The interest of financial practitioners and policymakers for climate risk assessment of corporates is increased drastically during the last years. In the first part of this talk, we describe different scoring approaches for the assessment of climate performance of corporates and the ‘translation’ of such assessments into adjusted portfolios. In the second part, we focus on one particular dimension of climate performance, i.e., the quality of disclosures. We develop an NLP driven approach for the automatic extraction of the climate-related topics and for the clustering of companies publications based on their climate content.

 

Bio:

Giuseppe Bonavolonta’ works as senior validator for the EIB Group, where he is involved in the assessment and validation of the market, credit, ALM, liquidity, capital, counterparty and climate risk models. He has a long standing experience and previously worked in financial institutions as quantitative analyst and risk manager.

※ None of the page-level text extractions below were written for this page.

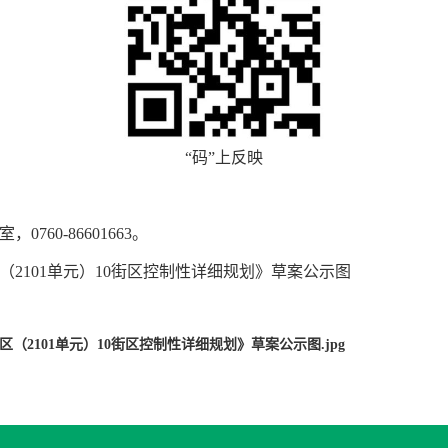
“码”上反映
60-86601663。
101单元）10街区控制性详细规划》草案公示图
（2101单元）10街区控制性详细规划》草案公示图.jpg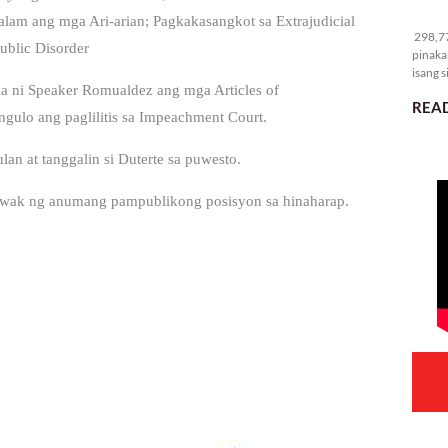
29
am ang mga Ari-arian; Pagkakasangkot sa Extrajudicial
298,77
Public Disorder
pinaka
isang s
a ni Speaker Romualdez ang mga Articles of
READ
ulo ang paglilitis sa Impeachment Court.
an at tanggalin si Duterte sa puwesto.
awak ng anumang pampublikong posisyon sa hinaharap.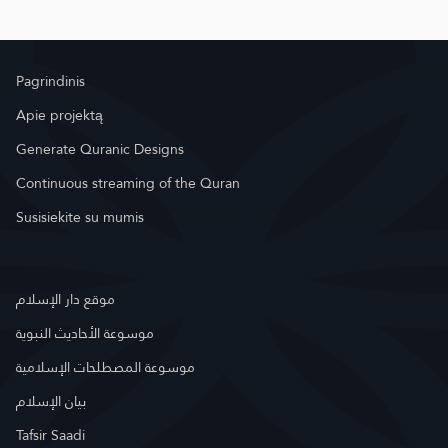
Pagrindinis
Apie projektą
Generate Quranic Designs
Continuous streaming of the Quran
Susisiekite su mumis
موقع دار الإسلام
موسوعة الأحاديث النبوية
موسوعة المصطلحات الإسلامية
بيان الإسلام
Tafsir Saadi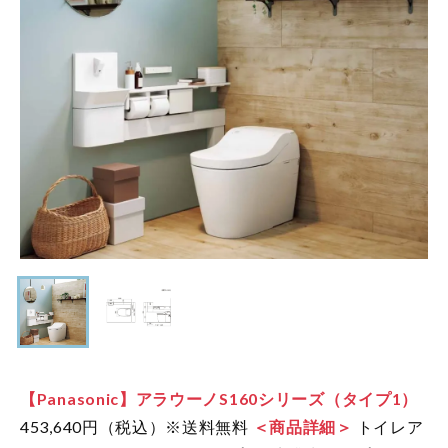
【Panasonic】アラウーノS160シリーズ（タイプ1）
453,640円（税込）※送料無料
＜商品詳細＞
トイレア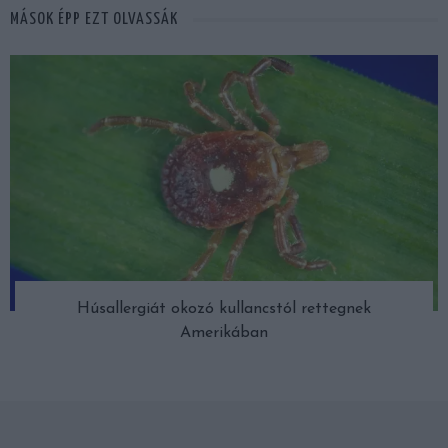
MÁSOK ÉPP EZT OLVASSÁK
Húsallergiát okozó kullancstól rettegnek
Amerikában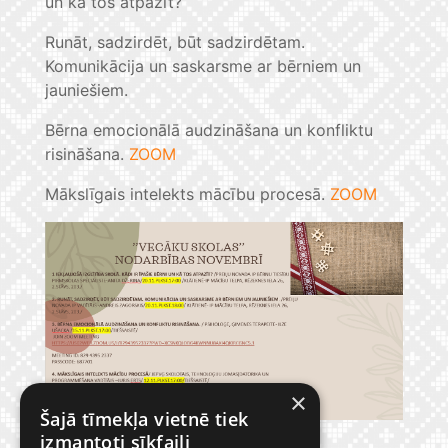
un kā tos atpazīt?
Runāt, sadzirdēt, būt sadzirdētam.
Komunikācija un saskarsme ar bērniem un
jauniešiem.
Bērna emocionālā audzināšana un konfliktu
risināšana.
ZOOM
Mākslīgais intelekts mācību procesā.
ZOOM
×
Šajā tīmekļa vietnē tiek
izmantoti sīkfaili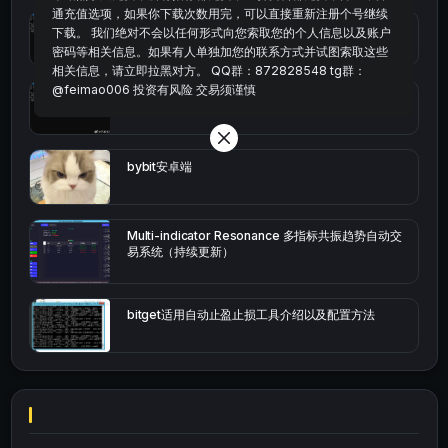
通充值选项，如果你下载次数用完，可以直接重新注册个号继续
统计涨跌幅的python代码
下载。 我们绝对不会以任何形式向您索取您的个人信息以及账户
密码等相关信息。如果有人单独加您的联系方式并试图索取这些
相关信息，请立即拉黑对方。 QQ群：872828548 tg群：
@feimao006 投资有风险 交易须谨慎
okx的短线量化的免费版本
bybit安卓端
Multi-indicator Resonance 多指标共振趋势自动交
易系统（持续更新）
bitget适用自动止盈止损工具介绍以及配置方法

Giuseppe Bonavolonta’ earned a PhD in Mathematics from the university of Luxembourg with a summa cum laude distinction.

Oleg Reichmann works as senior model developer at the European Central Bank currently focusing on climate risk modelling for corporates. Previously, he worked as senior validator for the EIB Group, model developer for the Swiss National Bank as well as postdoctoral researcher and lecturer at ETH Zurich.

Oleg Reichmann holds a PhD in Applied Mathematics from ETH Zurich, Switzerland as well as a master in Mathematics and one in Business Management from University of Muenster, Germany.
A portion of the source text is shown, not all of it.